No image is to be carried over; reproduce the rest of the listing word for word.

--------------------------------------------------

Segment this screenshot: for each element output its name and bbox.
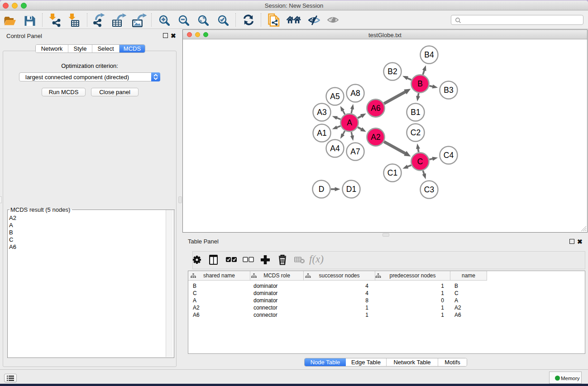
svg-text:C: C	[417, 157, 423, 166]
svg-text:A2: A2	[371, 133, 380, 142]
svg-text:A8: A8	[350, 89, 360, 98]
svg-text:C3: C3	[424, 185, 434, 194]
svg-text:C1: C1	[387, 168, 397, 177]
svg-text:B4: B4	[424, 50, 434, 59]
svg-text:C4: C4	[444, 151, 454, 160]
svg-text:A7: A7	[350, 147, 360, 156]
svg-text:A6: A6	[371, 104, 380, 113]
svg-text:B: B	[417, 79, 423, 88]
svg-text:A: A	[347, 118, 352, 127]
svg-text:D: D	[319, 185, 325, 194]
svg-text:C2: C2	[411, 128, 421, 137]
svg-text:A4: A4	[330, 144, 340, 153]
svg-text:B1: B1	[411, 108, 420, 117]
svg-text:A5: A5	[330, 92, 339, 101]
svg-text:A3: A3	[317, 108, 326, 117]
svg-text:B3: B3	[444, 86, 453, 95]
svg-text:B2: B2	[387, 67, 397, 76]
svg-text:D1: D1	[346, 185, 356, 194]
svg-text:A1: A1	[317, 129, 326, 138]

--------------------------------------------------

• _Response to the exercise_
Segment this screenshot: for each element output its name and bbox.
svg-text:C: C	[417, 157, 423, 166]
svg-text:A2: A2	[371, 133, 380, 142]
svg-text:A8: A8	[350, 89, 360, 98]
svg-text:C3: C3	[424, 185, 434, 194]
svg-text:C1: C1	[387, 168, 397, 177]
svg-text:B4: B4	[424, 50, 434, 59]
svg-text:C4: C4	[444, 151, 454, 160]
svg-text:A7: A7	[350, 147, 360, 156]
svg-text:A6: A6	[371, 104, 380, 113]
svg-text:B: B	[417, 79, 423, 88]
svg-text:A: A	[347, 118, 352, 127]
svg-text:D: D	[319, 185, 325, 194]
svg-text:C2: C2	[411, 128, 421, 137]
svg-text:A4: A4	[330, 144, 340, 153]
svg-text:B1: B1	[411, 108, 420, 117]
svg-text:A5: A5	[330, 92, 339, 101]
svg-text:A3: A3	[317, 108, 326, 117]
svg-text:B3: B3	[444, 86, 453, 95]
svg-text:B2: B2	[387, 67, 397, 76]
svg-text:D1: D1	[346, 185, 356, 194]
svg-text:A1: A1	[317, 129, 326, 138]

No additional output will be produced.